The Government has admitted almost half of the schools found last year to have serious fire and structural safety problems will still not have the faults repaired by the start of the new school year.
Education Minister Joe McHugh said further repair work will be needed over the coming months to ensure the schools are brought up to standard.
Mr McHugh last autumn launched a detailed investigation into dozens of schools built during the Celtic Tiger era's rapid building programme by Western Building Systems.
After initial examinations, Mr McHugh gave the green light for a number of the schools to re-open, on condition various levels of repair work took place to ensure the buildings were safe for thousands of children.
It had been expected that structural remediation work on 22 of the 40 schools which needed further repairs would be concluded over the summer break, before a second wave of repairs takes place later this year.
However, while emphasising progress is being made, in a statement Mr McHugh said only 14 of the first group of 22 schools will be fully repaired by the start of the new school year.
"I am deeply conscious of the disruption and difficulties that this issue has caused since last autumn," the Minister said.
"It is a complex problem that has required intensive analysis and tailored solutions following detailed assessment by engineers.
“Safety has always been at the heart of our response to the structural deficiencies that were identified in these schools.
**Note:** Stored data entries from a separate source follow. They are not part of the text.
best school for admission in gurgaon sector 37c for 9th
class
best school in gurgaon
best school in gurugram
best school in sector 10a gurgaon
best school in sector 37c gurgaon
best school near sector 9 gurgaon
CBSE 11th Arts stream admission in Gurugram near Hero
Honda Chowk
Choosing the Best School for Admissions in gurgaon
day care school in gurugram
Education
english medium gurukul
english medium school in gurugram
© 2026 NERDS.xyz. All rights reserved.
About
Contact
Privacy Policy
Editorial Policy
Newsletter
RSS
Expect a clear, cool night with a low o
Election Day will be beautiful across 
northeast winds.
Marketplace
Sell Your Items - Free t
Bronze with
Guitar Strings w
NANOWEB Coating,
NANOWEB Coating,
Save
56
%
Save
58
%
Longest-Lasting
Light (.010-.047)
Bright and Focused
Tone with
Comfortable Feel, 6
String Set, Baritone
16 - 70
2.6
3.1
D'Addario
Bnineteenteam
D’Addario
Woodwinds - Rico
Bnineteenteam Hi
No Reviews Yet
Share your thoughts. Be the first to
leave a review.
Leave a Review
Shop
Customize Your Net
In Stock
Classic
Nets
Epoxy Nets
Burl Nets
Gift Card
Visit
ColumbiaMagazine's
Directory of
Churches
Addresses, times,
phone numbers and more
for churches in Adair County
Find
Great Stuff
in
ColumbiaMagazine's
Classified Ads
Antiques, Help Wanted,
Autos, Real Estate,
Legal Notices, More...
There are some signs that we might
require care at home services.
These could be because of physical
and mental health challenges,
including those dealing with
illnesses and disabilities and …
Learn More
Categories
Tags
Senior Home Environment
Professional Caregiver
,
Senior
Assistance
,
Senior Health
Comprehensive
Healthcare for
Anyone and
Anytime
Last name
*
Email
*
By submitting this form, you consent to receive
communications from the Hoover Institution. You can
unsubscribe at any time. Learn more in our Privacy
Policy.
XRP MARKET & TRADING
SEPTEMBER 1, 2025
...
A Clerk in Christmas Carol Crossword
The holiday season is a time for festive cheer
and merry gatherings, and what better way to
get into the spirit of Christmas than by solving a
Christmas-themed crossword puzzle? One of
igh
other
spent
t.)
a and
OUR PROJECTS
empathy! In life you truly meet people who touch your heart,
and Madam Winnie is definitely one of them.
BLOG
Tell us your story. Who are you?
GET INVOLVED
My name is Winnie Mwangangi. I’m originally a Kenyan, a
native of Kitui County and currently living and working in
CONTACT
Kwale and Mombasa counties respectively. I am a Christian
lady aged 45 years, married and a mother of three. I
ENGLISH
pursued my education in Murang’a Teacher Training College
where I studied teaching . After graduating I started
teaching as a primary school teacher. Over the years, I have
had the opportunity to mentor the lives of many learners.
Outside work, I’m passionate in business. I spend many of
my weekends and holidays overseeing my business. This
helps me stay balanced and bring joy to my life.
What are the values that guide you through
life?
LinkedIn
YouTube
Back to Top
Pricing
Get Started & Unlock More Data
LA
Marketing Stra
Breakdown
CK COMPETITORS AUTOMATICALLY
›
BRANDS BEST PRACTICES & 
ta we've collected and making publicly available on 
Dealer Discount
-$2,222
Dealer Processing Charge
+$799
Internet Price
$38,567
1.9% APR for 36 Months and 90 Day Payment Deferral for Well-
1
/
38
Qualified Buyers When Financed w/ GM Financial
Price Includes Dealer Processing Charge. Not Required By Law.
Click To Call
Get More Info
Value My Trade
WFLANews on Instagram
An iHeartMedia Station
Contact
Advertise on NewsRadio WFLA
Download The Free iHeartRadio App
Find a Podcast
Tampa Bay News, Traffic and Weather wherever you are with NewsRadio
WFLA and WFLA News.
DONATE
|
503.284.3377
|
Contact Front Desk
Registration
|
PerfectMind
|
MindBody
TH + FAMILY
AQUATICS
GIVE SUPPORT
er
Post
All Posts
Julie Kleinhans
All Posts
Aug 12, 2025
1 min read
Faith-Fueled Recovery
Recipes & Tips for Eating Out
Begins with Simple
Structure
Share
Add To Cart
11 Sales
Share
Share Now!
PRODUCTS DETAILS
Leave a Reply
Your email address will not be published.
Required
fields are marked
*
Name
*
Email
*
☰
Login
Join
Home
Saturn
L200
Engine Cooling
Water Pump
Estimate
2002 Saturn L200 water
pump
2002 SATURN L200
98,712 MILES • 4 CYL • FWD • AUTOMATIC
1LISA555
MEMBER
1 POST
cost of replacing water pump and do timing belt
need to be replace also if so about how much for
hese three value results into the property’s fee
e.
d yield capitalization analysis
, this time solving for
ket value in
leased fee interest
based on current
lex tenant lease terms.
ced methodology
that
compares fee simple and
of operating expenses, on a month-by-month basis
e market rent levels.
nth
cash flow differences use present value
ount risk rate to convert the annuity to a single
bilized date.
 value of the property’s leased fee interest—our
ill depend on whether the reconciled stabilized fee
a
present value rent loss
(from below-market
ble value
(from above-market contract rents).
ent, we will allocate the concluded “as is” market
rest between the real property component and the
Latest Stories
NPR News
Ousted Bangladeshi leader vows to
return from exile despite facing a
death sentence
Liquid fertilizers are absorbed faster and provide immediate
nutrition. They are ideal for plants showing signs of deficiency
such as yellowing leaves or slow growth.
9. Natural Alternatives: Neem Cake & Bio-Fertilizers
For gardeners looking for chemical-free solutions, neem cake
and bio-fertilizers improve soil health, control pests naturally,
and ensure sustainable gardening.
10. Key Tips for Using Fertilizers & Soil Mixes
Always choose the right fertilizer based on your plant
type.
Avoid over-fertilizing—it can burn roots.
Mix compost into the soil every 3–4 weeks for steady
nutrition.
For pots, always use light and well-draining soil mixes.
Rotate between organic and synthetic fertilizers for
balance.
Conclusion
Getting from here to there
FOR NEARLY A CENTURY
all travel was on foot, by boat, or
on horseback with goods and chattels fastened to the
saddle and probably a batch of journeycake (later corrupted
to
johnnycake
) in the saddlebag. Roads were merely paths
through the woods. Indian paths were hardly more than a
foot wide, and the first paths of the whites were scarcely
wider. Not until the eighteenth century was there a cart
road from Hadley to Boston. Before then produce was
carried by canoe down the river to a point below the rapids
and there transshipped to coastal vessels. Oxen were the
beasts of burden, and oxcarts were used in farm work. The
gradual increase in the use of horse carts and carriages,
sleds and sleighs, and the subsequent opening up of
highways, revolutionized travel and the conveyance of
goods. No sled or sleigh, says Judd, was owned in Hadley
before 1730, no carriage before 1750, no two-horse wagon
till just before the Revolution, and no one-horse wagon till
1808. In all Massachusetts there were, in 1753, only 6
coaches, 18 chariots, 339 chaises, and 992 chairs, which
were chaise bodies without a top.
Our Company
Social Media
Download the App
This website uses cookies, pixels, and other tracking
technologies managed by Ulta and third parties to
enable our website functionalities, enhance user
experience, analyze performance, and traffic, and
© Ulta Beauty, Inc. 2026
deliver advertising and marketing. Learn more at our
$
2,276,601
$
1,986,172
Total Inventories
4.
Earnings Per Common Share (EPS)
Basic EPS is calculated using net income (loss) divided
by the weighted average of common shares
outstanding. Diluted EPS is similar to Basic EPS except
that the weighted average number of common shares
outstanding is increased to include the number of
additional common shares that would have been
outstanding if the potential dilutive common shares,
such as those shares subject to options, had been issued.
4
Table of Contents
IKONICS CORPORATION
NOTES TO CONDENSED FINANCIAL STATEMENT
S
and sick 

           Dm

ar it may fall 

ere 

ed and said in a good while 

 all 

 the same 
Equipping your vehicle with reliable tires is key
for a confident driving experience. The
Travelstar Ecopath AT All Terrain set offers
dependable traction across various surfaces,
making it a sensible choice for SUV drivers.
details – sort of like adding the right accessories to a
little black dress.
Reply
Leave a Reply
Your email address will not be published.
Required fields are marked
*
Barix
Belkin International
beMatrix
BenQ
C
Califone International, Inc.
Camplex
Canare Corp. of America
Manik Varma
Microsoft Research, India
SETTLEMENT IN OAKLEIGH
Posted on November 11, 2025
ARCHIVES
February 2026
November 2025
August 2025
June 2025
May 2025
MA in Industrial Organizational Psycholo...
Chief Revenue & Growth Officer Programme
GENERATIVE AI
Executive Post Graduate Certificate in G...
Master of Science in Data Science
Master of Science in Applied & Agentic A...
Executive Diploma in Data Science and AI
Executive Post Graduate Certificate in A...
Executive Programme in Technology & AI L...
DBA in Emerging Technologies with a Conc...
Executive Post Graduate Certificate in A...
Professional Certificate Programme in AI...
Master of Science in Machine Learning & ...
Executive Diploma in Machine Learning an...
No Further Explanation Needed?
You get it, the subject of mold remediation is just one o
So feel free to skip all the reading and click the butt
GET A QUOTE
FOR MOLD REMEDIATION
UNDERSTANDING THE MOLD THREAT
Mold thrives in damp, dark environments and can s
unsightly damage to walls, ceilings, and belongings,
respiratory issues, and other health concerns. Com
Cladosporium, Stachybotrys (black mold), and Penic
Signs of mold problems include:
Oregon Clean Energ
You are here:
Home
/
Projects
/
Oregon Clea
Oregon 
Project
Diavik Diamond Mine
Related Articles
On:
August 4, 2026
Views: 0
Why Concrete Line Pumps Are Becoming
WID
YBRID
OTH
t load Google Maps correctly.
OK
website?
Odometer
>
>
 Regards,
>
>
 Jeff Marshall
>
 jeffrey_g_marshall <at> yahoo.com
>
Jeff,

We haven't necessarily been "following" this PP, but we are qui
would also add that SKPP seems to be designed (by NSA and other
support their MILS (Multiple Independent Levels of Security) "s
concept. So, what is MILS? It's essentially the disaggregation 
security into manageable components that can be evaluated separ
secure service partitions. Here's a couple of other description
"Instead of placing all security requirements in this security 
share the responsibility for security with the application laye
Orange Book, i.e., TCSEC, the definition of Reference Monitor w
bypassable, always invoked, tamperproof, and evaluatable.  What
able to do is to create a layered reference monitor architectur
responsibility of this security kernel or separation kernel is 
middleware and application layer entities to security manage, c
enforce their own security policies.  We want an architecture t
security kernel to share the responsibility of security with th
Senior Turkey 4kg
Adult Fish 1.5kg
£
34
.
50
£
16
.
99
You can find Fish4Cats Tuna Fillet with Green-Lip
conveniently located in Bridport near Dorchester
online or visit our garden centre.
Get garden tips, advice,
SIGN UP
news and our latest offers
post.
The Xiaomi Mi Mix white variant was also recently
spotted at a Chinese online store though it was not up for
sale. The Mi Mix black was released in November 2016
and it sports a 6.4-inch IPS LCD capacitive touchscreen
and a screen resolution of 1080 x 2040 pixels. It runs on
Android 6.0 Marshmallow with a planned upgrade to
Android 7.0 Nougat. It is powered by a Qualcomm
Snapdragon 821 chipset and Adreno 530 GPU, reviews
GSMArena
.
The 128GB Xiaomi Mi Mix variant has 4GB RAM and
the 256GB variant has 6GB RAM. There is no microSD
It will continue to be.
The delay in completing initial remediation work on all 22 of the first group of schools means eight of these facilities will see ongoing work on their sites in the coming weeks after schools return for the new academic year.
A further 18 schools will undergo further work after this point, in a bid to address less serious structural problems.
All of the schools which have been examined and are now in the process of repair work were built by Western Building Systems, from Coalisland in Co Tyrone.
The company won the rights to a series of rapid school build contracts a decade ago, including the schools that are being examined.
In addition, the company also won contracts to build other units at State facilities, including rapid build houses and hospital projects.
While WBS has insisted it is not at fault for any errors in the sites, the Department of Education is in the process of taking legal action against the firm, with court hearings expected later this year.
Mr McHugh has previously said there will be "no holding back" from the Government in terms of seeking compensation, and that officials are "pushing very hard" to ensure the taxpayer is not left with a multi-million euro repair bill.